1 Number of hours actually worked by the respondent during the reference week, including paid and unpaid hours. 2 A value of 1 represent 1000 hours. For example, the value of 621,884 in the first row, represent more than 6 million hours.
Q 1.a.[3 points] A student in ADM2303 wants to use this dataset to understand the association
between CPI and GDP and the association between GDP and Hours worked in the main job.
Prepare two scatter plots to show these associations (copy them in your solution and label them
Figure 1 and Figure 2) and then describe the associations between the variables for each plot.
(Note! In the marking scheme, points will be deducted from the plots with no caption or/and no
label for axis)
Q 1.b.[2 points] The graph below shows the association between GDP and sales in retail sector.
Figure 3
Using a software, calculate the correlation coefficient between GDP and sales in retail sector and
report it. Then, comment on how the association between these two variables is reflected in the
correlation coefficient (talk about strength and direction).
Q 1.c. [2.5 points] Prepare histogram and Boxplot for hours of work at main job. Copy your plots
and label them Figure 4 and Figure 5. Then, comment on the data distribution. Also, explain if you
see any unusual observation.
Q 1.d.[4 points] Using a software, complete the following table (note that M. CAD denotes
Millions CAD, and K hours denotes, Thousands of hours):
Table 1- Summary statistics GDP (M. CAD) Hours of work at the main job (K hours)
Mean
Median
Standard deviation
IQR
Q1.e. [1 point] Based on Figures 4 and 5, what summary statistics are more suitable to describe
the data distribution of hours of work at the main job? Explain why.
Question 2. [6.5 pts, 4 parts] Suppose an analyst at Ottawa Hospital wants to compare the mean
per patient costs of diagnostic imaging (DI) between two campuses: Civic and General. This cost
would vary for each patient as the equipment and time a patient needs to be at the hospital varies.
The analyst looks at the data distribution of per patient cost at each campus and finds both data
distribution slightly skewed to the right.

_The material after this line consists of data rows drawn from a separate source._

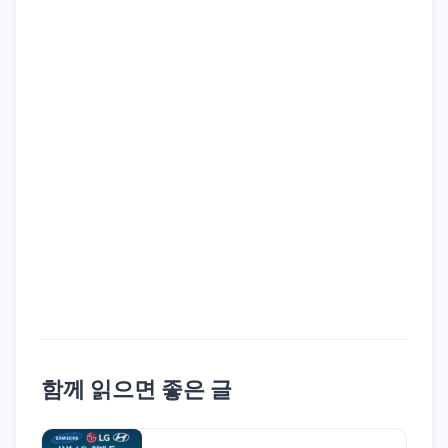
함께 읽으면 좋은 글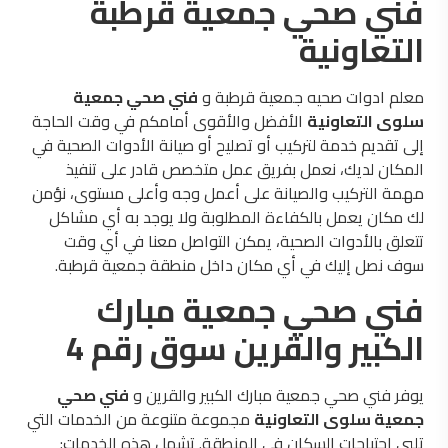
فني صحي جمعية قرطبة
التعاونية
معلم ادوات صحيه جمعية قرطبة و
فني صحي جمعية
سلوى التعاونية
الأفضل والأقوى أمامكم في وقت الحاجة
إلى تقديم خدمة لتركيب أو تصليح أو صيانة الأدوات الصحية في
المكان لديك، نعمل بفريق عمل متخصص قادر على تنفيذ
مهمة التركيب والصيانة على أعمل وجه وأعلى مستوى، نؤمن
لك مكان يعمل بالكفاءة المطلوبة ولا يوجد به أي مشاكل
تتعلق بالأدوات الصحية، يمكن التواصل معنا في أي وقت
سوف نصل إليك في أي مكان داخل منطقة جمعية قرطبة.
فني صحي جمعية مبارك
الكبير والقرين سوق رقم 4
يوفر فني صحي جمعية مبارك الكبير والقرين و
فني صحي
جمعية سلوى التعاونية
مجموعة متنوعة من الخدمات التي
تلبي احتياجات السكان في المنطقة. تشمل هذه الخدمات:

The analyst randomly selects the costs for 50 patients
from DI of Civic campus and 30 patients from DI of the General campus.

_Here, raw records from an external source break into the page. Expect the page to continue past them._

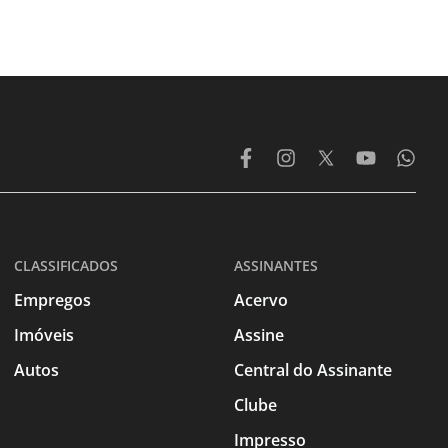
CLASSIFICADOS
ASSINANTES
Empregos
Acervo
Imóveis
Assine
Autos
Central do Assinante
Clube
Impresso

Q 2.a. [1 point] What do you think the data distribution look like for the histogram of the mean
costs of imaging at Civic campus? Justify your answer.
Q2.b. [2 points] Suppose the analyst’s calculations show that the mean cost of DI per patient at
Civic campus is 213 CAD with standard deviation of 25 CAD. What is the probability that mean
cost of DI for the 50 patients that are randomly selection is more than 205 CAD?
Q2.c. [2.5 points] Suppose the analyst uses the data from 30 patients randomly selected from
General campus and see the means of DI cost is 220 CAD with standard error of 28 CAD. What
is the probability that mean costs of DI for patients at General hospital is more than mean costs
of DI at Civic hospital (213 CAD)? For the purposes of answering this question you may assume
that 213 CAD is a constant.
Q2.d [1 point] What assumptions you made about data distribution in Q2.c to be able to solve
the question.
Question 3.[6 pts, 3 parts] In the recent U.S presidential election, 49.9% of voters in
Pennsylvania voted for Joe Biden (As of Saturday Nov 14th, 2020. This figure might change once
the ballot counting completes).
Q3.a. [2 points] What is the probability that in a group of randomly selected 1000 voters from
Pennsylvania, we find at least 500 voters who voted for Joe Biden?
Q3.b.[1 point] What assumptions did you make in order to proceed with calculations in Q3.a?
Q3.c. [3 points] What is the probability that in a group of randomly selected 1000 voters from
Pennsylvania, the proportion of individuals who voted for Joe Biden is between 0.5 and 0.51?